* [WORK REQUIRED] Exclude the pictures and transcribe the rest of the data below exactly.

(Document structure recognition data)

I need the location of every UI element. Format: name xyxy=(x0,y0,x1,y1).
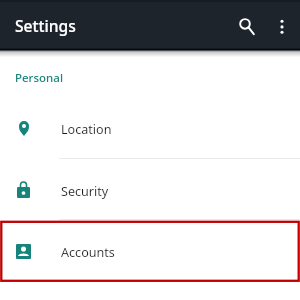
button[interactable]: Accounts xyxy=(0,219,300,281)
staticText: Security xyxy=(61,183,109,200)
staticText: Location xyxy=(61,121,112,138)
staticText: Accounts xyxy=(61,244,115,261)
staticText: Settings xyxy=(15,15,76,36)
button[interactable]: Location xyxy=(0,96,300,158)
button[interactable]: More options xyxy=(266,8,298,40)
button[interactable]: Search xyxy=(229,8,261,40)
staticText: Personal xyxy=(15,70,63,86)
button[interactable]: Security xyxy=(0,158,300,220)
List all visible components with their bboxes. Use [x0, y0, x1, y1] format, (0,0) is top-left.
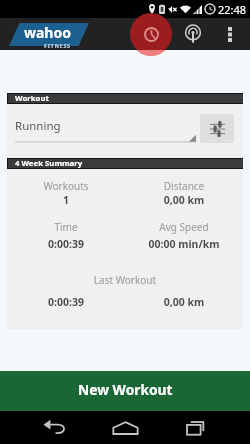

* [EXERCISE ANSWER]
I need the location of every UI element. Format: name xyxy=(x0,y0,x1,y1).
button[interactable]: Accounts xyxy=(0,219,300,281)
staticText: Security xyxy=(61,183,109,200)
staticText: Location xyxy=(61,121,112,138)
staticText: Accounts xyxy=(61,244,115,261)
staticText: Settings xyxy=(15,15,76,36)
button[interactable]: Location xyxy=(0,96,300,158)
button[interactable]: More options xyxy=(266,8,298,40)
button[interactable]: Search xyxy=(229,8,261,40)
staticText: Personal xyxy=(15,70,63,86)
button[interactable]: Security xyxy=(0,158,300,220)
List all visible components with their bboxes. Use [x0, y0, x1, y1] format, (0,0) is top-left.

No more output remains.